Mohamed Laïd Mahloul, directeur général d’Algérie Poste a déclaré à Echorouk, que « c’était lui en personne qui avait demandé d’enquêter sur cette affaire », en indiquant que l’accusé demeure innocent des faits qui lui ont été reprochés jusqu’à ce qu’il y ait de preuves concrètes sur son inculpation.
Mohamed Laïd Mahloul a insisté sur le fait que toute personne impliquée dans cette affaire sera jugée et qu’aucune grâce ne lui sera accordée.
Selon des informations parvenues à Echorouk, l’inspecteur général d’Algérie Poste et le directeur de la Poste de la wilaya d’Alger ont eux-mêmes assisté au déroulement de cette enquête durant laquelle le receveur principal et d’autres responsables dudit bureau ont livré leurs versions avant qu’une décision ne soit prise. Celle-ci porte sur la suspension du receveur en question de son poste et un autre a été désigné par intérim pour l’occuper en attendant la fin de l’enquête.

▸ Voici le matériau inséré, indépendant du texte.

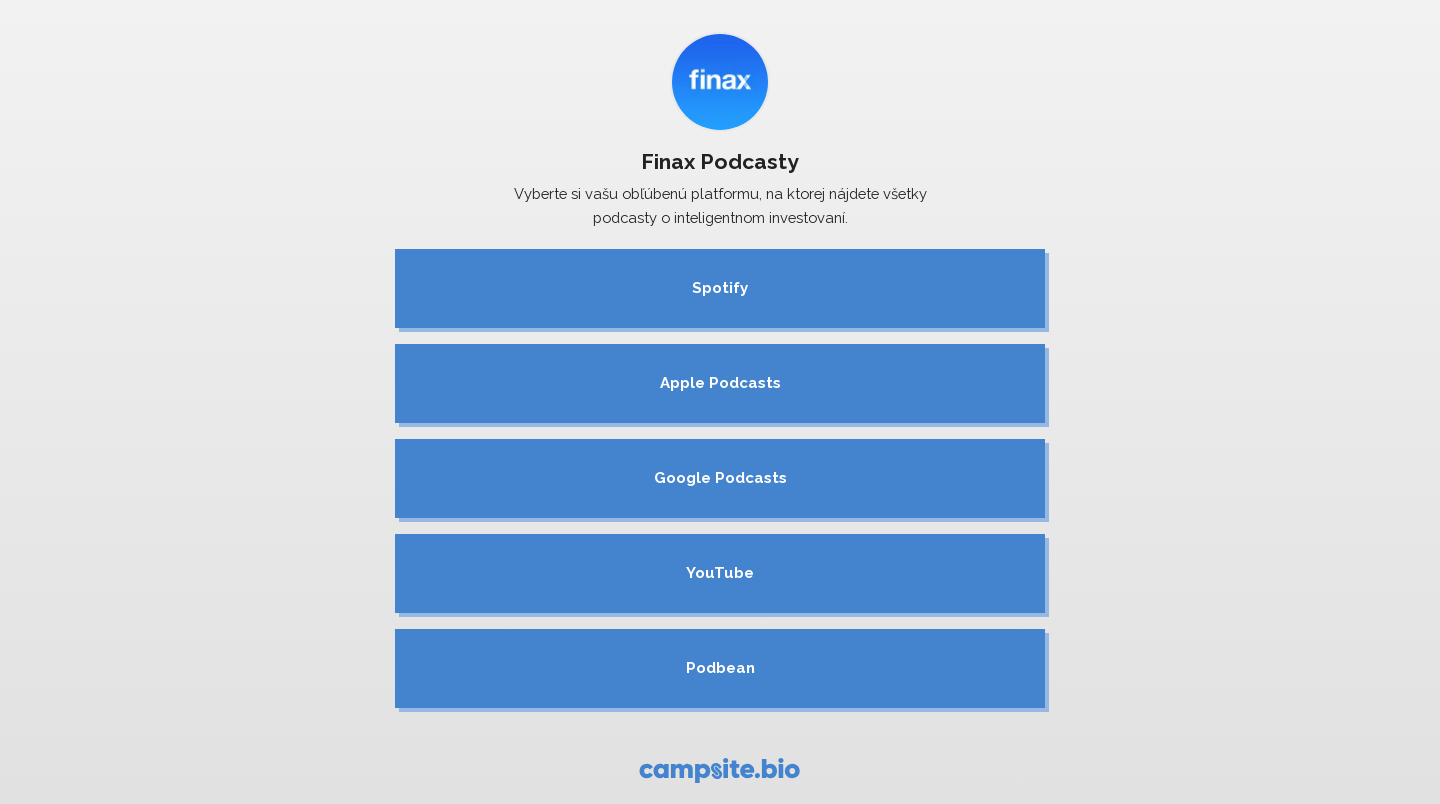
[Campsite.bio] (719, 770)
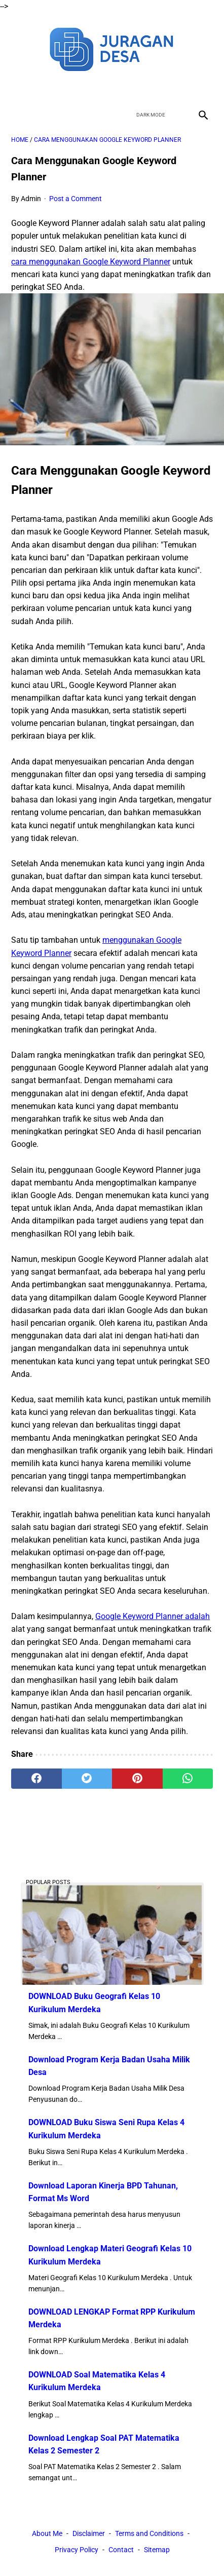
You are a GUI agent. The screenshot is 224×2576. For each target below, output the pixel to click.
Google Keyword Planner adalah (152, 1616)
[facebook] (76, 88)
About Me (47, 2533)
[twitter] (100, 88)
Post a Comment (75, 199)
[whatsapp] (188, 1778)
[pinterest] (137, 1778)
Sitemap (157, 2550)
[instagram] (148, 88)
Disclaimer (88, 2533)
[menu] (17, 115)
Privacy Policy (76, 2550)
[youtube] (124, 88)
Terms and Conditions (149, 2533)
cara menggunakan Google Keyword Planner (90, 261)
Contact (121, 2550)
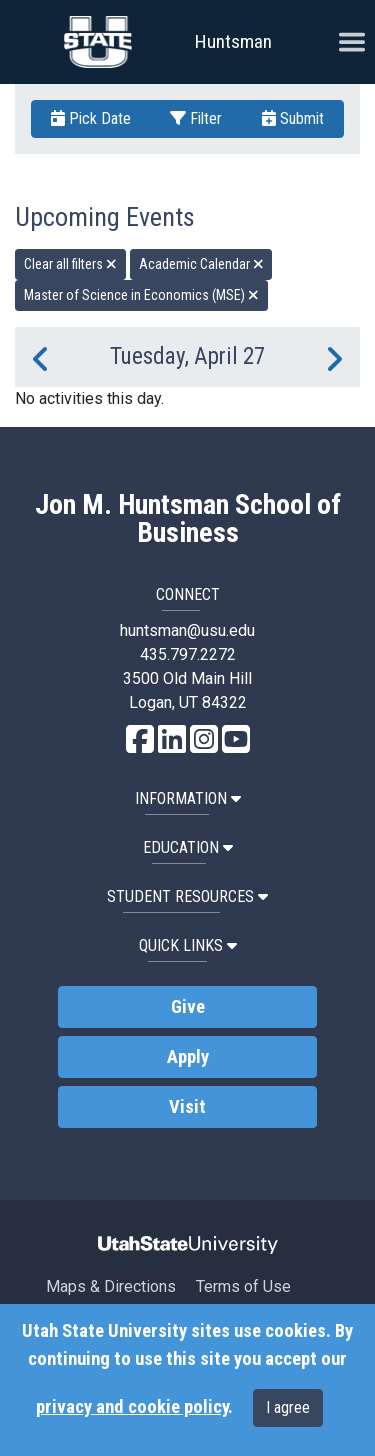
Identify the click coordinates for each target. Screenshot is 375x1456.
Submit (293, 118)
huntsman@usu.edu (187, 630)
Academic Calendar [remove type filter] (201, 264)
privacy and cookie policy (132, 1407)
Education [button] (188, 847)
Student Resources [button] (187, 896)
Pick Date (91, 118)
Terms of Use (243, 1286)
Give (188, 1007)
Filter (196, 118)
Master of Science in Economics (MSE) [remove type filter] (141, 295)
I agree (288, 1407)
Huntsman (233, 41)
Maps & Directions (111, 1286)
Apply (188, 1057)
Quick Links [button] (188, 945)
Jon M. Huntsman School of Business (188, 519)
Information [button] (188, 798)
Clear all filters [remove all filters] (70, 264)
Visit (187, 1107)
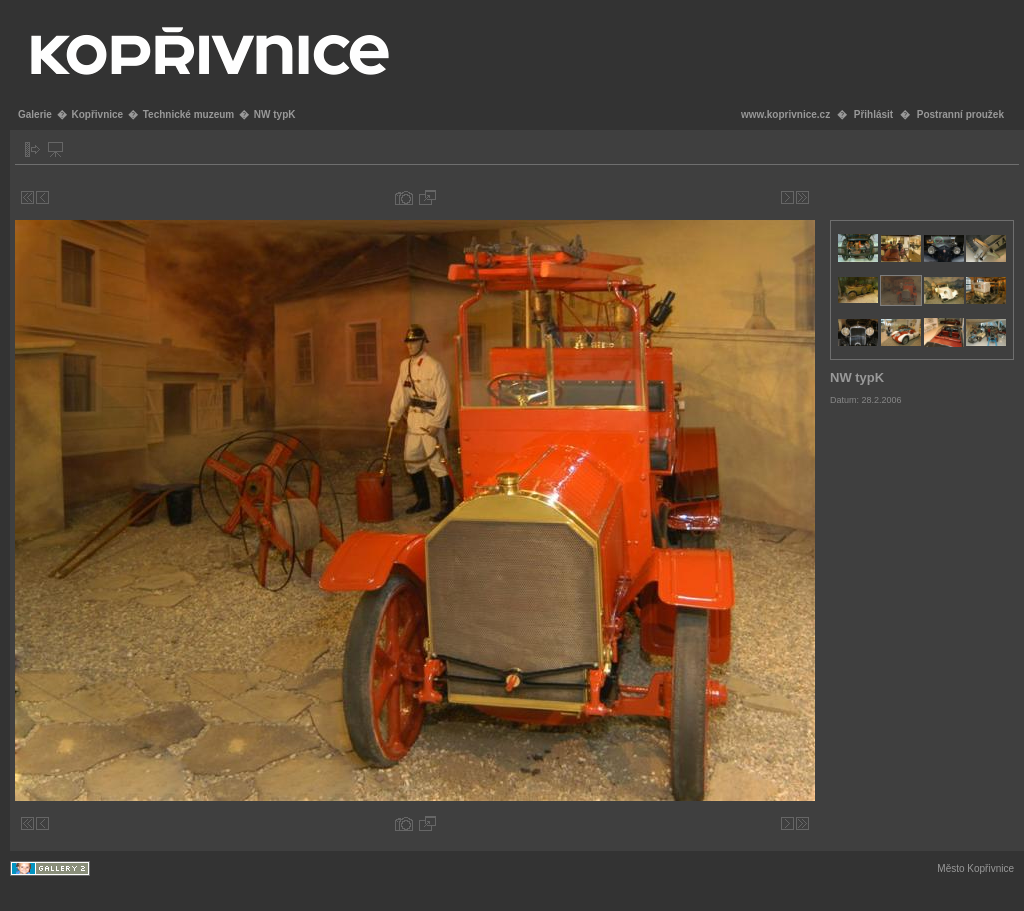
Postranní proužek (960, 114)
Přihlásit (873, 114)
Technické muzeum (189, 114)
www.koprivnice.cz (785, 114)
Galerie (35, 114)
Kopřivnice (97, 114)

C’est après qu’une fonctionnaire d’Algérie Poste ayant avoué à travers une déclaration sur l’honneur d’avoir remis au receveur principal du Bureau de poste Amara-Rachid (Place des martyrs) un chèque volé, lequel a procédé au retrait de l’argent du compte de la victime que cette affaire a vu le jour. Cette fonctionnaire a également reconnu avoir versé 7 millions de centimes au receveur en contrepartie d’un service qu’il lui aurait rendu.
Hier matin, les travailleurs et fonctionnaires du Bureau de poste Amara-Rachid à la Place des martyrs ont observé une grève illimitée et tenu un sit-in devant le Centre des chèques postaux exigeant la présence du DG d’Algérie Poste et du Directeur de la Poste refusant ainsi de gagner leur poste que lorsque le receveur en question soit licencié. Chose faite, car dès l’arrivée de l’inspecteur général d’Algérie Poste, l’accusé a été licencié.